Running Supervised Learning
This document describes how to run supervised classification with QIIME. The goal of supervised classification is to classify new, unlabeled communities based on a set of labeled training communities. See (1) for a general discussion of the application of supervised classification to microbiota. Supervised classification using the Random Forests (2) classifier is implemented in the QIIME script supervised_learning.py. When you run this script you will get several output files:
- summary.txt. This gives the estimated generalization error (an estimate of how much error the classifier would have on a novel data set), a description of the method used to estimate the generalization error, the expected “baseline” error for a model that always guesses the most common class, and the number of trees used in the forest.The estimated generalization error should be compared to the “baseline” error. For your convenience, this file also shows the ratio of the baseline error to the estimated generalization error of the random forests classifier. A reasonable criterion for good classification is that this ratio should be at least 2, or in other words, the random forests classifier does at least twice as well as random guessing. The baseline error will be very low for data sets with unbalanced classes. For example, if 90% of your samples belong to a single class, then your baseline error is 10%, and you should not be impressed if a classifier achieves, say, 8% error. In contrast, if your data is evenly divided into 10 classes, then your baseline error for random guessing is 90%, and even 45% classifier error is an indication that the classifier is doing quite a bit better than random. If you are interested in the performance of the classifier in a specific class, see the file confusion_matrix.txt (explained below).
- cv_probabilities.txt. Cross-validation estimates of class probabilities for the samples. For each sample, gives the classifier’s estimated probability that the sample belonged to each of the possible classes or categories. To avoid overfitting, the estimates for a given sample are always predicted by models that did not contain that sample in their training sets.
- mislabeling.txt. For each sample, gives the estimated probability of the alleged class (the class shown in the mapping file), and the probability for the most likely other class. This is just a convenient summary of the information contained in cv_probabilities.txt. It also contains columns “mislabeled_probability_above_0.xx” for thresholds 5%, 10%, ..., 95%, 99%, indicating whether the probability that a given sample is mislabeled exceeds the given threshold. For example, if a particular sample has the value “TRUE” in the column “mislabeled_probability_above_0.95”, then the model has estimated that there is a 95% chance that the sample is mislabeled. See also the tutorial on predicting mislabeled samples.
- feature_importance_scores.txt. The classifier’s estimates of the importance (i.e., discriminative power) of each of the features (e.g. OTUs). For Random Forests, the importance reported is the expected mean decrease in accuracy when the feature is ignored. There is no accepted threshold for determining which features are significantly discriminative, as this may depend on the overall error rate and other factors. For example, if the overall error rate is only 5%, then a feature whose removal increases error by 1% (i.e. importance score 0.01) might be considered highly discriminative.
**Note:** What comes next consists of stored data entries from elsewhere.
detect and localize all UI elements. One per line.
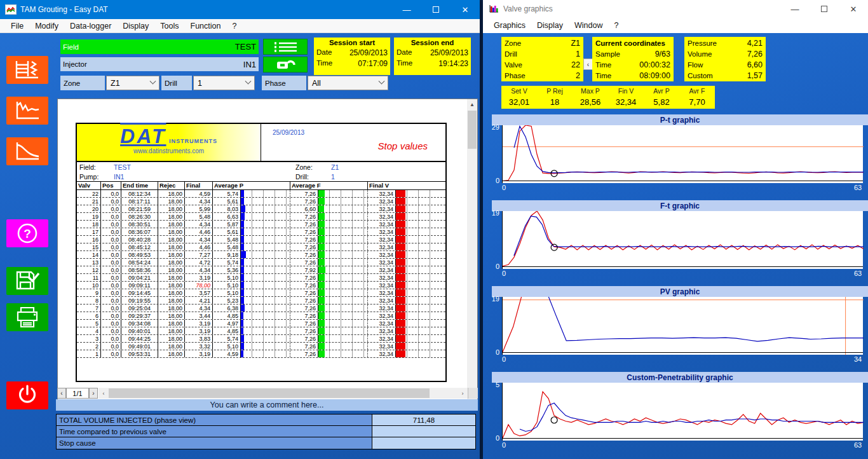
summary-value	[372, 437, 475, 449]
scroll-right-icon[interactable]: ›	[458, 390, 468, 397]
report-title: Stop values	[378, 140, 428, 151]
menu-file[interactable]: File	[5, 22, 29, 31]
drill-label: Drill	[161, 76, 192, 90]
col-end-time: End time	[121, 182, 158, 189]
scroll-left-icon[interactable]: ‹	[98, 390, 109, 397]
report-pump-label: Pump:	[77, 173, 114, 181]
maxp-value: 28,56	[573, 97, 608, 109]
table-row: 180,008:30:5118,004,345,877,2632,34	[77, 221, 445, 228]
table-row: 160,008:40:2818,004,345,487,2632,34	[77, 236, 445, 243]
custom-label: Custom	[688, 72, 713, 79]
col-rejec: Rejec	[158, 182, 185, 189]
menu-display[interactable]: Display	[117, 22, 154, 31]
drill-value: 1	[576, 50, 580, 58]
table-row: 30,009:44:2518,003,835,747,2632,34	[77, 335, 445, 343]
menu-tools[interactable]: Tools	[154, 22, 184, 31]
chevron-down-icon	[379, 78, 385, 85]
app-chart-icon	[5, 4, 17, 15]
field-value: TEST	[235, 42, 256, 51]
save-button[interactable]	[6, 267, 48, 295]
page-indicator: 1/1	[66, 388, 89, 399]
table-row: 170,008:36:0718,004,465,617,2632,34	[77, 228, 445, 236]
drill-select[interactable]: 1	[193, 76, 255, 90]
power-exit-button[interactable]	[6, 381, 48, 409]
menu-help[interactable]: ?	[609, 21, 625, 30]
prev-page-button[interactable]: ‹	[57, 388, 66, 399]
zone-label: Zone	[505, 39, 521, 47]
date-label: Date	[397, 48, 412, 57]
ft-chart-plot	[502, 211, 863, 269]
table-row: 40,009:40:0118,003,194,857,2632,34	[77, 327, 445, 335]
pt-chart-plot	[502, 125, 863, 183]
drill-label: Drill	[505, 50, 517, 58]
avrp-label: Avr P	[644, 86, 679, 97]
menu-display[interactable]: Display	[531, 21, 569, 30]
y-axis-min-label: 0	[485, 177, 499, 184]
vertical-scrollbar[interactable]: ▲ ▼	[467, 99, 477, 399]
maximize-button[interactable]	[810, 0, 839, 18]
menu-modify[interactable]: Modify	[29, 22, 64, 31]
main-window: TAM Grouting - Easy DAT — ✕ File Modify …	[0, 0, 480, 459]
minimize-button[interactable]: —	[780, 0, 810, 18]
close-button[interactable]: ✕	[451, 0, 480, 19]
table-row: 50,009:34:0818,003,194,977,2632,34	[77, 320, 445, 327]
report-field-label: Field:	[77, 163, 114, 171]
pressure-label: Pressure	[688, 39, 717, 47]
elapsed-time-value: 00:00:32	[639, 60, 670, 69]
curve-graph-button[interactable]	[6, 137, 48, 165]
avrf-label: Avr F	[679, 86, 715, 97]
setv-value: 32,01	[501, 97, 537, 109]
menu-window[interactable]: Window	[569, 21, 608, 30]
x-axis-end-label: 63	[854, 441, 862, 449]
col-final-v: Final V	[368, 182, 435, 189]
trend-graph-button[interactable]	[6, 97, 48, 125]
ft-chart-title: F-t graphic	[492, 200, 868, 211]
sample-value: 9/63	[655, 50, 670, 58]
print-button[interactable]	[6, 303, 48, 331]
scroll-up-icon[interactable]: ▲	[467, 99, 477, 109]
unlock-button[interactable]	[263, 57, 308, 72]
valve-graphics-window: Valve graphics — ✕ Graphics Display Wind…	[483, 0, 868, 459]
table-row: 190,008:26:3018,005,486,637,2632,34	[77, 213, 445, 221]
valve-value: 22	[571, 60, 580, 69]
zone-label: Zone	[60, 76, 105, 90]
comment-input[interactable]: You can write a comment here...	[56, 399, 478, 411]
valve-prev-button[interactable]: ‹	[583, 58, 593, 70]
field-input[interactable]: Field TEST	[60, 39, 259, 54]
menu-data-logger[interactable]: Data-logger	[64, 22, 117, 31]
help-icon: ?	[16, 222, 39, 245]
menu-graphics[interactable]: Graphics	[488, 21, 531, 30]
next-page-button[interactable]: ›	[89, 388, 98, 399]
prej-label: P Rej	[537, 86, 573, 97]
menu-function[interactable]: Function	[185, 22, 227, 31]
summary-value: 711,48	[372, 414, 475, 425]
table-row: 120,008:58:3618,004,345,367,9232,34	[77, 266, 445, 274]
injector-input[interactable]: Injector IN1	[60, 57, 259, 71]
close-button[interactable]: ✕	[839, 0, 868, 18]
menu-help[interactable]: ?	[226, 22, 242, 31]
position-panel: ZoneZ1 Drill1 Valve22 Phase2	[501, 37, 583, 81]
summary-table: TOTAL VOLUME INJECTED (phase view) 711,4…	[56, 414, 476, 449]
report-frame: DAT INSTRUMENTS www.datinstruments.com 2…	[76, 123, 447, 382]
table-row: 90,009:14:4518,003,575,107,2632,34	[77, 289, 445, 297]
minimize-button[interactable]: —	[392, 0, 421, 19]
list-button[interactable]	[263, 39, 308, 55]
flow-label: Flow	[688, 61, 703, 69]
report-date: 25/09/2013	[273, 129, 304, 136]
coordinates-panel: Current coordinates Sample9/63 Time00:00…	[592, 37, 674, 81]
x-axis-end-label: 63	[854, 184, 862, 191]
zone-select[interactable]: Z1	[106, 76, 159, 90]
y-axis-min-label: 0	[485, 348, 499, 356]
drill-value: 1	[198, 79, 202, 88]
maximize-button[interactable]	[421, 0, 451, 19]
phase-select[interactable]: All	[308, 76, 388, 90]
scrollbar-corner	[468, 388, 478, 399]
session-start-time: 07:17:09	[358, 59, 388, 68]
report-table-button[interactable]	[6, 56, 48, 84]
horizontal-scrollbar[interactable]: ‹ ›	[98, 388, 478, 399]
logo-subtext: INSTRUMENTS	[169, 138, 217, 144]
scrollbar-thumb[interactable]	[468, 111, 477, 149]
scrollbar-thumb[interactable]	[109, 388, 430, 398]
help-button[interactable]: ?	[6, 219, 48, 247]
save-icon	[15, 270, 40, 292]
- confusion_matrix.txt. Entry in row i and column j shows the number of samples whose true class was i that were classified (when held out from model training) in class j.
This script requires a QIIME OTU table (or equivalent) and a QIIME metadata mapping file.
Running the script
To run supervised classification on the QIIME tutorial data set, where the “Treatment” metadata column gives the class labels:
supervised_learning.py -i otu_table.biom -m Fasting_Map.txt -c Treatment -o ml -v
All of the result files described above will be contained in the folder ml. The -v flag causes verbose output, including a trace of the classifier’s progress while it is running. This runs Random Forests with the default setting of 500 trees. For larger data sets, the expected generalization error may decrease slightly if more trees are used. You can run random forests with 1,000 trees with the following:
supervised_learning.py -i otu_table.biom -m Fasting_Map.txt -c Treatment -o ml -v --ntree 1000
Both of these example build a single random forests classifier, and use “out-of-bag” predictions (that is, each tree in the forest makes predictions about samples that were absent from its bootstrapped set of samples) to estimate the generalization error. If you have a very small data set you may wish to perform leave-one-out cross validation, in which the class label for each sample is predicted using a separate random forests classifier trained on the other n-1 samples:
supervised_learning.py -i otu_table.biom -m Fasting_Map.txt -c Treatment -o ml -v -e loo
To obtain more robust estimates of the generalization error and feature importances (including standard deviations), you can run the script with 5-fold or 10-fold cross validation:
supervised_learning.py -i otu_table.biom -m Fasting_Map.txt -c Treatment -o ml -v -e cv5
supervised_learning.py -i otu_table.biom -m Fasting_Map.txt -c Treatment -o ml -v -e cv10
Supervised classification is most useful for larger data sets. When data sets are too small, the estimates of the generalization error, feature importance, and class probabilities may be quite variable. How large a data set needs to be depends on, among other things, how subtle are the differences between classes, and how many noisy features (e.g. OTUs) there are.
Note: we recommend running single_rarefaction.py on your OTU table before using it as input to supervised_learning.py, to control for variation in sequencing effort.